Cameco (NYSE:CCJ) is in the process of acquiring Westinghouse Electric Company. This means that Cameco will not be a pure play bet on uranium, but an integrated uranium conglomerate that's capable of supplying the nuclear utility industry.
Here I describe 3 catalysts facing the uranium sector. Also, I note some key investment risks.
On balance I'm bullish on Cameco and expect the business in 2023 to be substantially more profitable, leading to significant investor upside.
There are 3 catalysts why I think Cameco is going to be an attractive investment in 2023.
In the first case, in the past few weeks the Sprott Physical Uranium Trust (OTCPK:SRUUF) has traded higher.
SRUUF is often correlated with risk appetite among investors. When investors are seeking risk, SRUUF tends to trade higher.
When that happens, and SRUUF trades at a premium price to its underlying Net Asset Value (''NAV''), it's able to take that excess capital to buy and hold physical uranium. This removes excess uranium stockpiles from the market.
Secondly, perhaps a surprise to some, but China is leading the charge in renewable energy. Despite all the declarations in the West about China's uninterest in decarbonizing its footprint, China is building 22 nuclear reactors.
Put another way, approximately half of all new global reactors being built are being built in China. China seems to recognize a direct correlation between human flourishment and low energy sources.
I don't want to draw too much attention to China since I think that could both distract from and strengthen the overall nuclear case. Yet, the fact remains, that even though there's wild speculation over how we'll phase out fossil fuel usage, whether it's through renewable, hydro, or nuclear, China is one of the most energy-consuming countries in the world, and they clearly believe in an "all of the above'' energy strategy.
Thirdly, this catalyst is indirect. But I actually believe it has the most propensity to sustainably drive uranium prices higher.
There's a change in sentiment across the globe on the view of uranium as an energy source. Here I highlight 3 countries, from 3 different continents.
The third catalyst is not as much about the absolute amount of capital now being sent into the uranium sector. Frankly, it's small in the grand scheme of things. But what's important here is the change in sentiment.
There's a lot of uranium supply still floating around the world. Nobody knows exactly how much uranium stockpile reserves are available and that could continue to suppress uranium prices.
Also, many uranium producers around the world are ready to resume production once uranium reaches around $60 per pound.
This means that even if there's a strong demand for uranium, there's likely to be a significant amount of supply coming online that will continue to keep some sort of lid on uranium prices.
Cameco is about to report its Q4 earnings in two weeks' time.
Given that the analyst community is overly pessimistic about Cameco's revenue projections through 2023, I think the company will likely positively surprise them.

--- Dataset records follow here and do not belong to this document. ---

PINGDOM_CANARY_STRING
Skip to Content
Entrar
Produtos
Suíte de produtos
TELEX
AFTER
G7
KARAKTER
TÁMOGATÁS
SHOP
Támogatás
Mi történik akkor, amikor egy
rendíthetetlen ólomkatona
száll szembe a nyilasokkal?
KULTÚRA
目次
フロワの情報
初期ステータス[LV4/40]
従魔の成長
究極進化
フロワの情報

For my part, given everything that we have discussed on uranium demand, I believe that Cameco may actually end up guiding close to $2 billion in revenues for 2023.
This puts CCJ at just over 5x this year's revenues. Perhaps, a better way to look at this investment is this. Cameco was already profitable in 2022 when uranium prices hovered at $50 per pound.

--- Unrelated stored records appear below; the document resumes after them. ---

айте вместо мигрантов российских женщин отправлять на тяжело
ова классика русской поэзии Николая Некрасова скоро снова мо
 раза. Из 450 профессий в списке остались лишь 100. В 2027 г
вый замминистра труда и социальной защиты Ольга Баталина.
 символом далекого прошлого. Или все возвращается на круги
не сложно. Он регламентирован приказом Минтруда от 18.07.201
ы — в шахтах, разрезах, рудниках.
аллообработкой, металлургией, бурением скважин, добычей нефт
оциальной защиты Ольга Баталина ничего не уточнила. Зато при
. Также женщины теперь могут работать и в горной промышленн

According to my thesis, it's very possible that this year we'll see $60 per pound or higher. This would make Cameco substantially more profitable.
While Cameco will continue to benefit from high uranium prices, its 50% ownership of Westinghouse Electric which sells Small Modular Nuclear Reactors to the nuclear industry, will make Cameco less directly exposed to dramatic swings in uranium prices.
Cameco is a diversified, low-risk, low-frill investment for anyone that's bullish on uranium. I make the case that this is not a bad thing. It's a good thing. It's the type of investment that you can buy and sleep well at night.